[[ Input material, beginning ]]
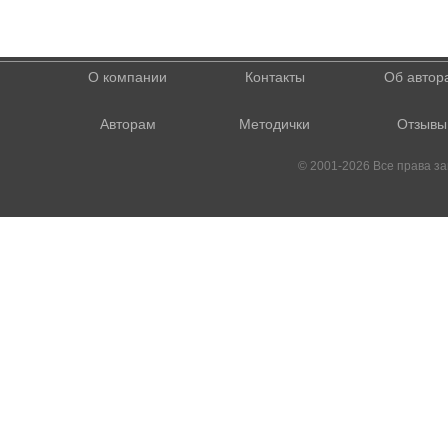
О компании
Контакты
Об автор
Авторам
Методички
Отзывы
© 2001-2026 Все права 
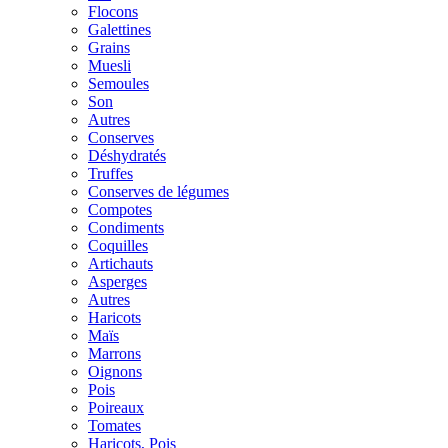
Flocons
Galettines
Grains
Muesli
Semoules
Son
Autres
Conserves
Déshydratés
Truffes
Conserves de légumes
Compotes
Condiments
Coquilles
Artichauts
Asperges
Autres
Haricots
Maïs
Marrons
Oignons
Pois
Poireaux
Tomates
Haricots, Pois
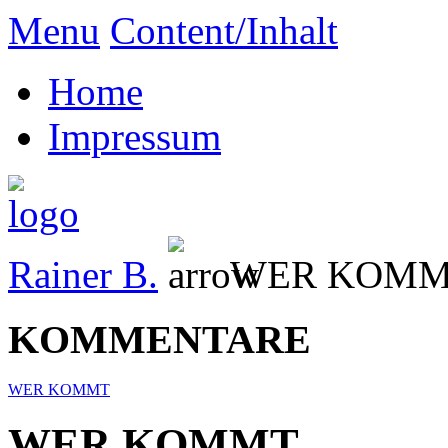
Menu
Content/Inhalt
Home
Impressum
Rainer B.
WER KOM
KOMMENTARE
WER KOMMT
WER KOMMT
[[ Input material, end ]]
With the pictures left aside, set down each entry above exactly as it stands.

__Finished exercise__:
О компании
Контакты
Об автор
Авторам
Методички
Отзывы
© 2001-2026 Все права 
Flocons
Galettines
Grains
Muesli
Semoules
Son
Autres
Conserves
Déshydratés
Truffes
Conserves de légumes
Compotes
Condiments
Coquilles
Artichauts
Asperges
Autres
Haricots
Maïs
Marrons
Oignons
Pois
Poireaux
Tomates
Haricots, Pois
Menu
Content/Inhalt
Home
Impressum
Rainer B.
WER KOM
KOMMENTARE
WER KOMMT
WER KOMMT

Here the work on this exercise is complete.